### Work order:
Give back a single number: the count of lines in the data that contain the string "Default".

::: Data

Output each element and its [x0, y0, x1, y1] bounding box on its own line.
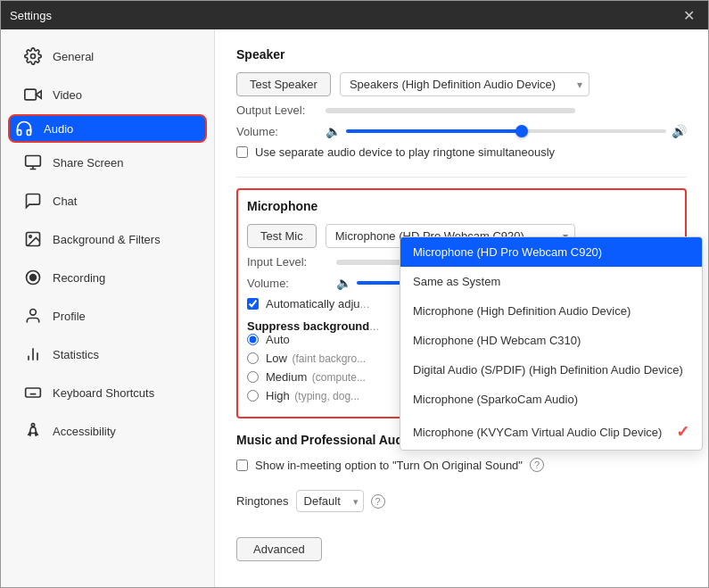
svg-rect-12	[26, 388, 41, 397]
svg-rect-2	[25, 89, 36, 100]
volume-label: Volume:	[236, 125, 317, 138]
gear-icon	[22, 46, 44, 67]
sidebar-item-statistics[interactable]: Statistics	[8, 335, 207, 373]
video-icon	[22, 84, 44, 105]
share-icon	[22, 152, 44, 173]
sidebar-item-sharescreen[interactable]: Share Screen	[8, 144, 207, 181]
accessibility-icon	[22, 420, 44, 442]
slider-thumb	[515, 125, 528, 137]
sidebar-label-audio: Audio	[44, 122, 73, 136]
sidebar-item-audio[interactable]: Audio	[8, 114, 207, 143]
sidebar-label-sharescreen: Share Screen	[53, 156, 124, 170]
speaker-select[interactable]: Speakers (High Definition Audio Device)	[340, 72, 589, 96]
checkmark-icon: ✓	[676, 422, 689, 442]
svg-point-7	[30, 275, 37, 281]
close-button[interactable]: ✕	[678, 4, 699, 26]
radio-high-label[interactable]: High (typing, dog...	[266, 389, 359, 402]
headphone-icon	[13, 118, 35, 139]
dropdown-item-label-6: Microphone (KVYCam Virtual Audio Clip De…	[413, 426, 662, 439]
profile-icon	[22, 305, 44, 327]
radio-medium-label[interactable]: Medium (compute...	[266, 370, 366, 384]
sidebar-item-profile[interactable]: Profile	[8, 297, 207, 335]
main-panel: Speaker Test Speaker Speakers (High Defi…	[215, 29, 708, 587]
output-level-row: Output Level:	[236, 104, 687, 117]
sidebar-item-chat[interactable]: Chat	[8, 182, 207, 219]
sidebar-item-video[interactable]: Video	[8, 76, 207, 113]
radio-medium[interactable]	[247, 371, 259, 383]
sidebar: General Video	[1, 29, 215, 587]
svg-rect-3	[26, 156, 41, 167]
dropdown-item-label-5: Microphone (SparkoCam Audio)	[413, 393, 578, 406]
sidebar-item-accessibility[interactable]: Accessibility	[8, 412, 207, 450]
dropdown-item-label-4: Digital Audio (S/PDIF) (High Definition …	[413, 363, 683, 377]
ringtones-help-icon[interactable]: ?	[371, 494, 385, 509]
ringtones-label: Ringtones	[236, 494, 289, 508]
auto-adjust-checkbox[interactable]	[247, 298, 259, 310]
sidebar-label-video: Video	[53, 88, 82, 102]
slider-fill	[346, 129, 522, 133]
original-sound-label[interactable]: Show in-meeting option to "Turn On Origi…	[255, 459, 523, 472]
content-area: General Video	[1, 29, 708, 587]
advanced-button[interactable]: Advanced	[236, 537, 322, 561]
mic-vol-low-icon: 🔈	[336, 276, 351, 290]
svg-point-8	[30, 310, 37, 316]
recording-icon	[22, 267, 44, 288]
ringtone-checkbox-label[interactable]: Use separate audio device to play ringto…	[255, 145, 555, 159]
dropdown-item-5[interactable]: Microphone (SparkoCam Audio)	[400, 385, 702, 414]
dropdown-item-label-0: Microphone (HD Pro Webcam C920)	[413, 245, 602, 259]
speaker-volume-slider[interactable]: 🔈 🔊	[326, 124, 687, 138]
sidebar-item-recording[interactable]: Recording	[8, 259, 207, 296]
output-level-bar	[326, 108, 575, 113]
volume-low-icon: 🔈	[326, 124, 341, 138]
svg-point-13	[31, 424, 34, 427]
svg-point-5	[29, 236, 32, 238]
sidebar-label-statistics: Statistics	[53, 348, 99, 361]
mic-dropdown: Microphone (HD Pro Webcam C920) Same as …	[400, 236, 703, 451]
keyboard-icon	[22, 382, 44, 403]
speaker-title: Speaker	[236, 47, 687, 62]
sidebar-label-profile: Profile	[53, 310, 86, 323]
dropdown-item-3[interactable]: Microphone (HD Webcam C310)	[400, 326, 702, 355]
radio-auto[interactable]	[247, 334, 259, 345]
sidebar-item-general[interactable]: General	[8, 37, 207, 75]
radio-low[interactable]	[247, 352, 259, 364]
dropdown-item-0[interactable]: Microphone (HD Pro Webcam C920)	[400, 237, 702, 267]
sidebar-item-background[interactable]: Background & Filters	[8, 220, 207, 258]
test-mic-button[interactable]: Test Mic	[247, 224, 317, 248]
statistics-icon	[22, 344, 44, 365]
dropdown-item-4[interactable]: Digital Audio (S/PDIF) (High Definition …	[400, 355, 702, 385]
help-icon[interactable]: ?	[530, 458, 544, 472]
mic-volume-label: Volume:	[247, 277, 327, 290]
test-speaker-button[interactable]: Test Speaker	[236, 72, 331, 96]
separator-1	[236, 177, 687, 178]
speaker-section: Speaker Test Speaker Speakers (High Defi…	[236, 47, 687, 159]
output-level-label: Output Level:	[236, 104, 317, 117]
settings-window: Settings ✕ General	[0, 0, 709, 588]
dropdown-item-label-2: Microphone (High Definition Audio Device…	[413, 304, 631, 318]
speaker-volume-row: Volume: 🔈 🔊	[236, 124, 687, 138]
volume-high-icon: 🔊	[672, 124, 687, 138]
dropdown-item-1[interactable]: Same as System	[400, 267, 702, 296]
dropdown-item-6[interactable]: Microphone (KVYCam Virtual Audio Clip De…	[400, 414, 702, 450]
sidebar-item-keyboard[interactable]: Keyboard Shortcuts	[8, 374, 207, 411]
sidebar-label-accessibility: Accessibility	[53, 425, 116, 438]
ringtones-select-wrap: Default ▾	[296, 490, 364, 512]
radio-high[interactable]	[247, 390, 259, 402]
radio-low-label[interactable]: Low (faint backgro...	[266, 352, 366, 365]
svg-marker-1	[36, 91, 41, 98]
chat-icon	[22, 190, 44, 211]
sidebar-label-general: General	[53, 50, 94, 63]
radio-auto-label[interactable]: Auto	[266, 333, 290, 346]
sidebar-label-recording: Recording	[53, 271, 105, 285]
dropdown-item-2[interactable]: Microphone (High Definition Audio Device…	[400, 296, 702, 326]
auto-adjust-label[interactable]: Automatically adju...	[266, 297, 369, 311]
window-title: Settings	[10, 9, 678, 22]
ringtones-select[interactable]: Default	[296, 490, 364, 512]
sidebar-label-chat: Chat	[53, 195, 77, 208]
original-sound-checkbox[interactable]	[236, 460, 248, 471]
svg-point-0	[31, 54, 36, 59]
ringtones-row: Ringtones Default ▾ ?	[236, 490, 687, 512]
ringtone-checkbox-row: Use separate audio device to play ringto…	[236, 145, 687, 159]
spacer	[236, 521, 687, 528]
ringtone-checkbox[interactable]	[236, 146, 248, 158]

::::::

### Your response:
3